Why you should dislike your marketing

At a fundamental level, a company has to make a decision about who their marketing is for: internal stakeholders or potential customers. In my experience this is the single largest divide between company’s with glossy/expensive campaigns that are just a waste of money and marketing campaigns that drive revenue.

Are you trying to drive revenue… or are you trying to get internal approval for your campaign? In the minds of many marketers this is the same question because we force them to answer both questions with the same assets… which is a really odd set of behaviors. There was a time when this made sense, when marketing department were forced to rely a single expense purchase of a repeated single asset, like TV commercials or magazine ads. But in the modern era of digital marketing where you can test ideas quickly and cheaply, uploading many permutations of the same phrase or image and setting spending levels lower than a fast food value meal for each version, those old school approval methods are frankly ass backwards.

This is what I call the Mad Men problem. People watch that show and the big scenes, the big moments are in the pitch to the clients. Why? Shouldn’t it be in the ROI calculation that happens the month after the actual campaign runs? Shouldn’t it be an actually increase in revenue for their clients that drives home how good their marketing skills are? But it isn’t, it is the pitch. And this is true inside companies as well. Convincing in the board is more important than delivering on ROI numbers that many marketers don’t like to calculate anyways.

This is all just ego stroking and hard truth is if the sales team and product team are doing a good jobs, the marketing isn’t too much of a dead weight loss, and the ROI is not trackable, then you can have marketing that is bad and still have a very successful company.

So let’s walk through why you should be concerned if you like your marketing.

1. Your customers are not a monolith. You are.

If your marketing is always in a consistent voice, consistent aesthetic, and consistent talking points… then there are lots of hole in your marketing. People are different and you service a range of customers so why isn’t your marketing just a diverse?

The answers to that is companies want to “look professional” or setting design standards.
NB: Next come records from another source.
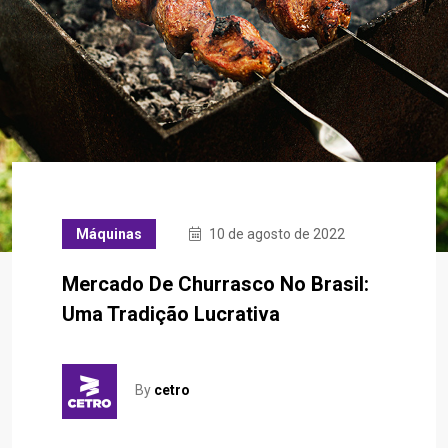
Máquinas
10 de agosto de 2022
Mercado De Churrasco No Brasil:
Uma Tradição Lucrativa
By
cetro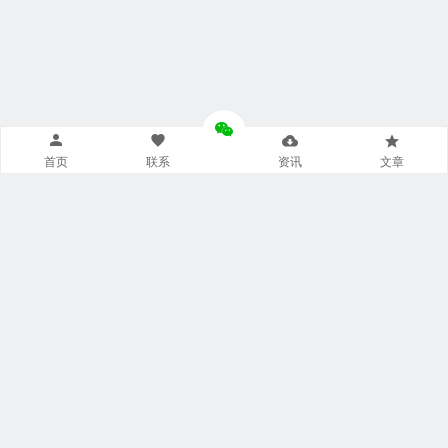
首页
联系
资讯
文章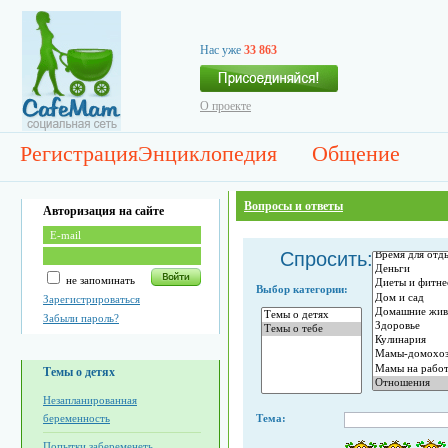
Нас уже
33 863
О проекте
Регистрация
Энциклопедия
Общение
Вопросы и ответы
Авторизация на сайте
Спросить:
не запоминать
Выбор категории:
Зарегистрироваться
Забыли пароль?
Темы о детях
Незапланированная
беременность
Тема:
Попытки забеременеть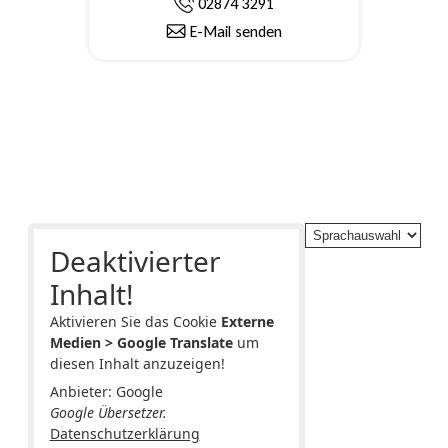
02874 3291
E-Mail senden
Deaktivierter
Inhalt!
Aktivieren Sie das Cookie
Externe
Medien > Google Translate
um
diesen Inhalt anzuzeigen!
Anbieter: Google
Google Übersetzer.
Datenschutzerklärung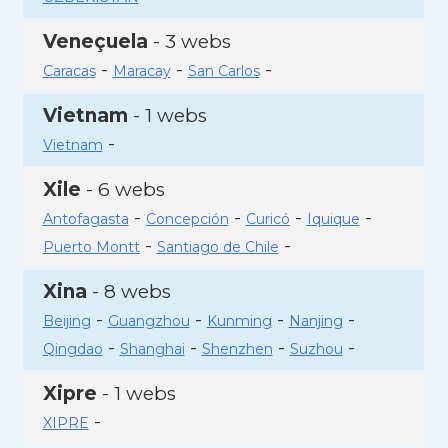
Veneçuela
- 3 webs
-
-
-
Caracas
Maracay
San Carlos
Vietnam
- 1 webs
-
Vietnam
Xile
- 6 webs
-
-
-
-
Antofagasta
Concepción
Curicó
Iquique
-
-
Puerto Montt
Santiago de Chile
Xina
- 8 webs
-
-
-
-
Beijing
Guangzhou
Kunming
Nanjing
-
-
-
-
Qingdao
Shanghai
Shenzhen
Suzhou
Xipre
- 1 webs
-
XIPRE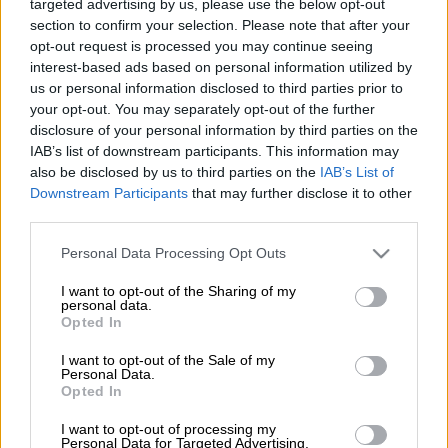
targeted advertising by us, please use the below opt-out
section to confirm your selection. Please note that after your
Tikonin laskuihin liittyvissä kysymyksissä voit
opt-out request is processed you may continue seeing
olla yhteydesä laskutukseen
interest-based ads based on personal information utilized by
osoitteessa
laskutus@finago.com
tai
us or personal information disclosed to third parties prior to
soittamalla
020 785 1390
(ma – pe 9:00–12:00).
your opt-out. You may separately opt-out of the further
disclosure of your personal information by third parties on the
IAB’s list of downstream participants. This information may
also be disclosed by us to third parties on the
IAB’s List of
Downstream Participants
that may further disclose it to other
Ota yhteyttä myyntiimme
third parties.
Please note that this website/app uses one or more Google
Personal Data Processing Opt Outs
services and may gather and store information including but
Myyntiin liittyvissä asioissa voit olla
not limited to your visit or usage behaviour. You may click to
I want to opt-out of the Sharing of my
yhteydessä myyntiimme. He palvelevat sinua
personal data.
grant or deny consent to Google and its third-party tags to
Opted In
sähköpostitse
use your data for below specified purposes in below Google
osoitteessa
myynti@finago.com
tai
consent section.
I want to opt-out of the Sale of my
Personal Data.
soittamalla
020 7879 830
(ma-pe 9:00 – 12.00).
Opted In
Tai voit jättääyhteydenottopyynnön
I want to opt-out of processing my
Personal Data for Targeted Advertising.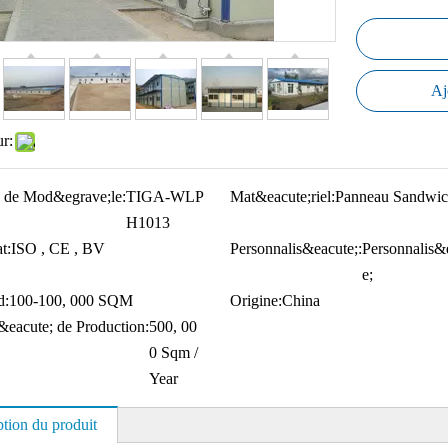
Aj
ur:
 de Mod&egrave;le:
TIGA-WLP
Mat&eacute;riel:
Panneau Sandwic
H1013
t:
ISO , CE , BV
Personnalis&eacute;:
Personnalis&
e;
d:
100-100, 000 SQM
Origine:
China
&eacute; de Production:
500, 00
0 Sqm /
Year
ption du produit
There are advantages to that approach but it also limits your marketing as it removes customers who have their own views on language, aesthetics, and which talking points resonates with them. I am not saying you should hate all of your marketing… but there should be at least some of your marketing that is not to your taste. If not, that is a warning sign on how limited the scope of your campaigns are.

2. You are not your customer

Customers don’t know your history, you have lived it. They don’t know your products/services, you are an expert in them. When you are viewing your own marketing, you are bring subconscious baggage into that conversation. Baggage that your customers don’t have.

You aren’t facing your customer’s problem. You aren’t paying for your products/services. You aren’t having to compare your products in only this super specific situation vs. alternative in only this super specific situation. Your customer is always going to meet your marketing with their own baggage and view points and that vantage point will never be the same as yours nor are they the same as your other customers.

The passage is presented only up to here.